Le cas de Joe Biden met un coup de projecteur bien involontaire sur les défis du dépistage du cancer de la prostate chez les hommes.
En France, la Haute Autorité de Santé recommande une information éclairée des patients sur les bénéfices et les risques du dépistage par PSA, sans préconiser de dépistage systématique. Il est donc essentiel que chaque individu discute avec son médecin des options de dépistage, en tenant compte de son âge, de ses antécédents familiaux et de son état de santé général.
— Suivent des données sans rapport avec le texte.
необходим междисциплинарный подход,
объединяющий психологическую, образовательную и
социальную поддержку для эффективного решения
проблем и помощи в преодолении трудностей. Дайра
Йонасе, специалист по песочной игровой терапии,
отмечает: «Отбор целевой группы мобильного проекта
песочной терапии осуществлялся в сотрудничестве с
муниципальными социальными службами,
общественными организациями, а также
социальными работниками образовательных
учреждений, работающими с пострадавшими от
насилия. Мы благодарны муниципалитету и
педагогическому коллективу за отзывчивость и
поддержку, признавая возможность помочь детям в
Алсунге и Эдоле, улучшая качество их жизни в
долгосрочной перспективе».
Votre serviteur, par exemple, a été diagnostiqué cette année comme étant atteint d'un cancer de la prostate de stade II à l'âge de 59 ans, de manière totalement fortuite.
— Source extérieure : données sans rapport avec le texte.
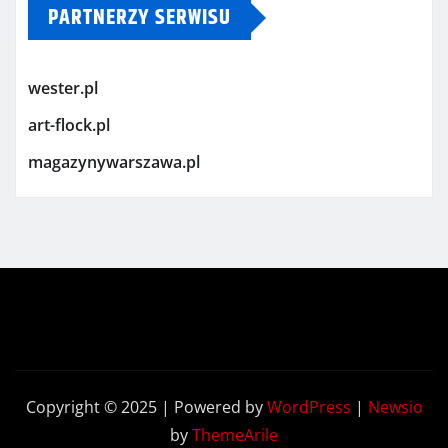
PARTNERZY SERWISU
wester.pl
art-flock.pl
magazynywarszawa.pl
Copyright © 2025 | Powered by
WordPress
|
Newsio
by
ThemeArile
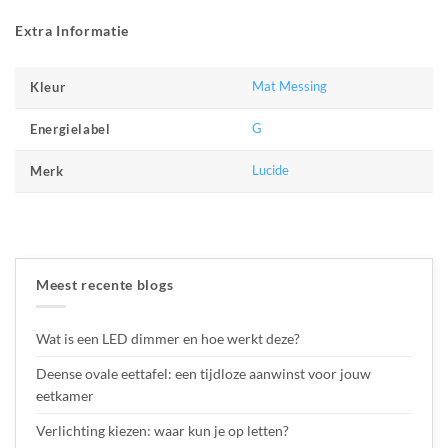
Extra Informatie
Mat Messing
Kleur
G
Energielabel
Lucide
Merk
Meest recente blogs
Wat is een LED dimmer en hoe werkt deze?
Deense ovale eettafel: een tijdloze aanwinst voor jouw
eetkamer
Verlichting kiezen: waar kun je op letten?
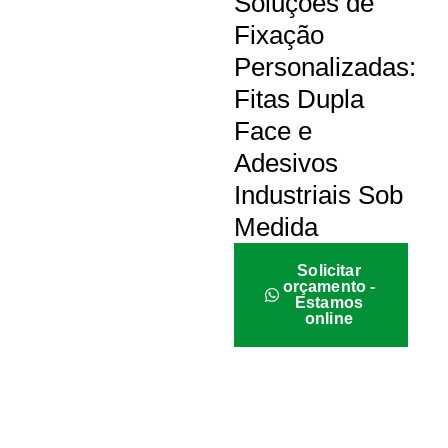
Soluções de
Fixação
Personalizadas:
Fitas Dupla
Face e
Adesivos
Industriais Sob
Medida
Solicitar
orçamento -
Estamos
online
Sensibilisé par cette question -à force de la traiter ce sujet depuis plus de 22 ans sur Senioractu.com, j'ai en effet pris l'initiative de demander un contrôle des PSA à mon médecin généraliste, l'année dernière à la même époque. Une simple analyse de sang, qui à démontré à la surprise générale (il n'y avait aucun signe avant-coureur de la maladie) - que mon taux de PSA était celui d'un homme de 70 ans, soit de 10 ans mon aîné ! Un résultat qui laissait peu de doute sur la présence d'une possible lésion cancéreuse découverte à un stade précoce.
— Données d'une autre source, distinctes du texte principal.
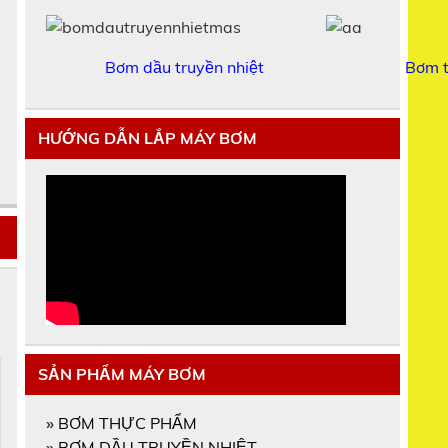
Bơm dầu truyền nhiệt
Bơm 
HƯỚNG DẪN LẮP MÁY BƠM
SẢN PHẨM MÁY BƠM
»
BƠM THỰC PHẨM
»
BƠM DẦU TRUYỀN NHIỆT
Trois PSA, une IRM et une biopsie plus tard, le verdict tombait : cancer de la prostate de stade II, avec la présence d'un taux de 5% de cellules cancéreuses agressives (cf celles du Président Biden).
La conclusion de cette histoire personnelle démontre ainsi toute l'importance et la pertinence d'un dépistage précoce.
Pris à temps, le cancer de la prostate est un cancer de bon pronostic, avec des traitement adaptés et de moins en moins invalidant.
Dans mon cas, la décision collégiale a été de suivre l'évolution de la maladie (on parle alors de protocole de "surveillance active") avec des points de contrôle réguliers, afin de déterminer le moment à partir duquel il faudra entreprendre tel traitement ou tel autre ; plutôt que d'attaquer "bille en tête" des traitements non seulement couteux mais qui ne sont pas sans effets secondaires importants. L'idée maîtresse est donc bien de déclencher le ou les traitements nécessaires au bon moment ; ni trop tôt, ni trop tard, en tenant compte des spécificités physiques, biologiques et psychologiques de chaque patient.
Car diagnostiqué trop tardivement , comme c'est le cas pour Joe Biden, les métastases gagnent les tissus environnants et c'est la porte ouverte à une généralisation du cancer (par voie osseuse le plus souvent), condamnant à terme les patients qui en sont atteints.
Un conseil donc : passé la cinquantaine, demandez à votre médecin de contrôler votre taux de PSA tous les deux à trois ans ; vous m'en remercierez !
Le diagnostic de Joe Biden rappelle l’importance d’une surveillance médicale adaptée et personnalisée, surtout chez les seniors. Il souligne également la nécessité d’une transparence accrue concernant la santé des personnalités publiques, afin de maintenir la confiance du public sur cette question de santé publique.